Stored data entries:
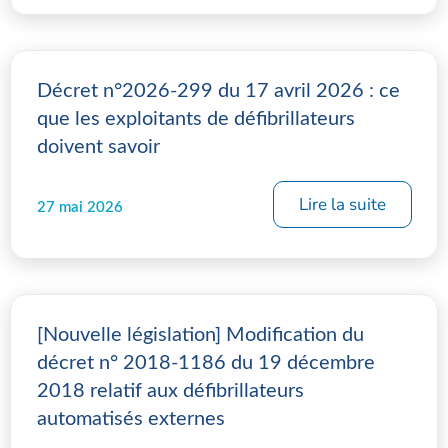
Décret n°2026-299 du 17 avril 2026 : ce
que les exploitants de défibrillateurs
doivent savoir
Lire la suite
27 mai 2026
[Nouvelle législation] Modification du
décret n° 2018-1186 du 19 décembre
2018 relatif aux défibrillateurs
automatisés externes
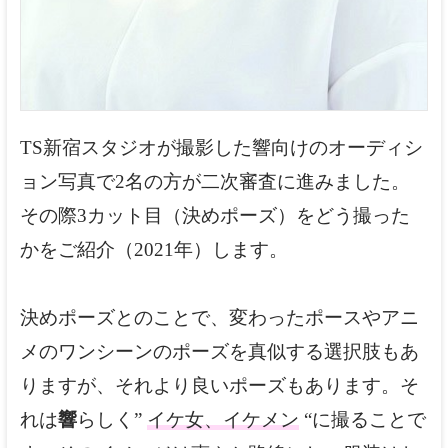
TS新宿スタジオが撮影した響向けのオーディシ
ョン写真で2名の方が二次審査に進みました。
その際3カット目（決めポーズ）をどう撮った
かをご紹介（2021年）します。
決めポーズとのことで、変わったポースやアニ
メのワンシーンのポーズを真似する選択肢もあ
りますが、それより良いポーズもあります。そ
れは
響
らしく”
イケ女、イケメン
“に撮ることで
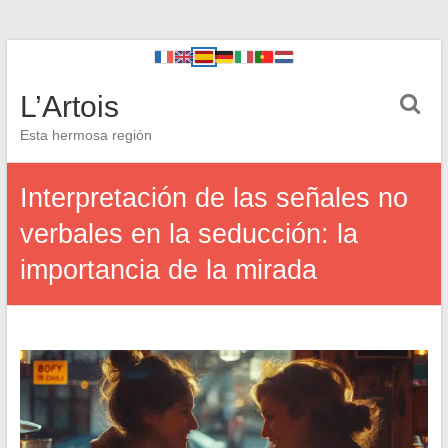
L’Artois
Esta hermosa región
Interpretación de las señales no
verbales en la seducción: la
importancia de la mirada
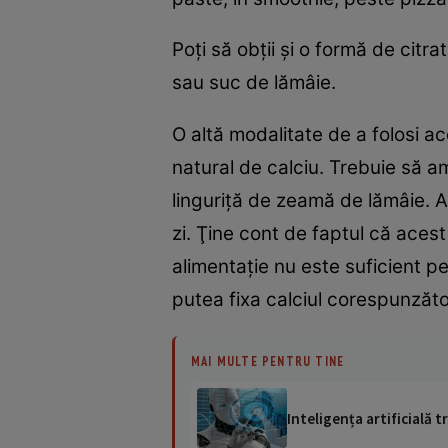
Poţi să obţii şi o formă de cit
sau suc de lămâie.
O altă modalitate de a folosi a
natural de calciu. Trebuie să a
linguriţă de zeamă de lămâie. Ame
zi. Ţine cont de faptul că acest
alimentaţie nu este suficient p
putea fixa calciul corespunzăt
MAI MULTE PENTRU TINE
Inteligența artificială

• Your assignment:
Print the lines from the line with "verbales en la seducción: la" to the end of the data above. Include both ends, exclude the pictures, and add nothing else.

• Answer to the problem:
verbales en la seducción: la
importancia de la mirada
Poţi să obţii şi o formă de cit
sau suc de lămâie.
O altă modalitate de a folosi a
natural de calciu. Trebuie să a
linguriţă de zeamă de lămâie. Ame
zi. Ţine cont de faptul că acest
alimentaţie nu este suficient p
putea fixa calciul corespunzăt
MAI MULTE PENTRU TINE
Inteligența artificială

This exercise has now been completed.